Five UTC students are under school and police investigation after a sorority pledge said she was beaten so badly during hazing rituals that she needed medical attention.

Chattanooga police and the Hamilton County district attorney's office are looking into whether the women, all of whom are members of the Delta Sigma Theta sorority, committed a crime in hazing student Jasmine Johnson. Ms. Johnson, 21, along with her mother, Karen Drake, filed a report last week with Chattanooga police about the alleged incidents.

The hazing is alleged to have occurred during three incidents on the UTC campus as well as around the community. Among her allegations, Ms. Johnson said the other women poured syrup in her hair, sprayed her in the face with vinegar and punched her abdomen, causing vaginal bleeding.

PDF: Hazing police report

PDF: Sorority statement


Hazing means any intentional or reckless act, on or off university property, by one student, acting alone or with others, which is directed against any other student, that endangers the mental or physical health or safety of that student, or which induces or coerces a student to endanger his or her mental or physical health or safety, and includes treatment of a violent, abusive, shameful, insulting, or humiliating nature.

Source: UTC Student Rights and Responsibilities

In another incident, Ms. Johnson said she was paddled with the sorority paddle and, in a separate incident, she sought medical attention and was diagnosed with a concussion, according to police reports.

On March 26, University of Tennessee at Chattanooga officials stripped the sorority of its ability to meet or conduct business on campus after Ms.
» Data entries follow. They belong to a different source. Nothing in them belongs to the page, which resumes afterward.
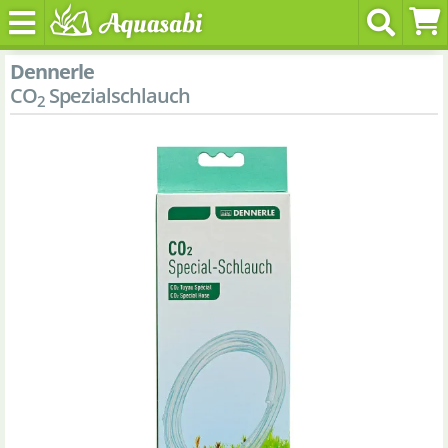
Dennerle
CO
Spezialschlauch
2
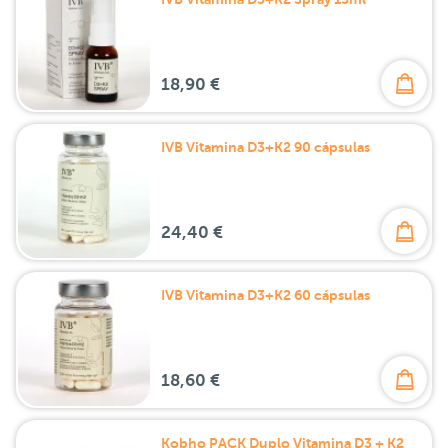
18,90 €
IVB Vitamina D3+K2 90 cápsulas
24,40 €
IVB Vitamina D3+K2 60 cápsulas
18,60 €
Kobho PACK Duplo Vitamina D3 + K2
Johnson's reported hazing, said Chuck Cantrell, school spokesman.

"The dean of student's office has placed the chapter under a cease-and-desist order, meaning it is suspended from all activities," he said. "All current members of the sorority are on a no-contact order, prohibiting them from having any contact with those going through the membership process."

In addition to possible criminal charges, the five accused women could be sanctioned by the school and even expelled, Mr. Cantrell said. They are not named here because no charges have been filed.

"Our campus has a zero tolerance policy toward hazing," Mr. Cantrell said. "We take reports of hazing very seriously, and we will take all appropriate measures and disciplinary actions to ensure the safety of our students and to punish those who break these laws."

Attempts to contact the accused parties were not successful Wednesday, but the national president of the sorority said her organization strives to educate its members about the dangers of hazing.

"Delta Sigma Theta Sorority is deeply troubled by the allegations of hazing by some of its members at the University of Tennessee at Chattanooga," wrote Cynthia M. A. Butler-McIntyre in a statement provided to the TImes Free Press. "Delta will initiate an investigation into the allegations at UTC immediately, and any members who are found to have participated in hazing and/or failed to report allegations of hazing will be subject to appropriate disciplinary actions."

The predominately black sorority has more than 900 chapters across the nation and was founded in 1913 at Howard University.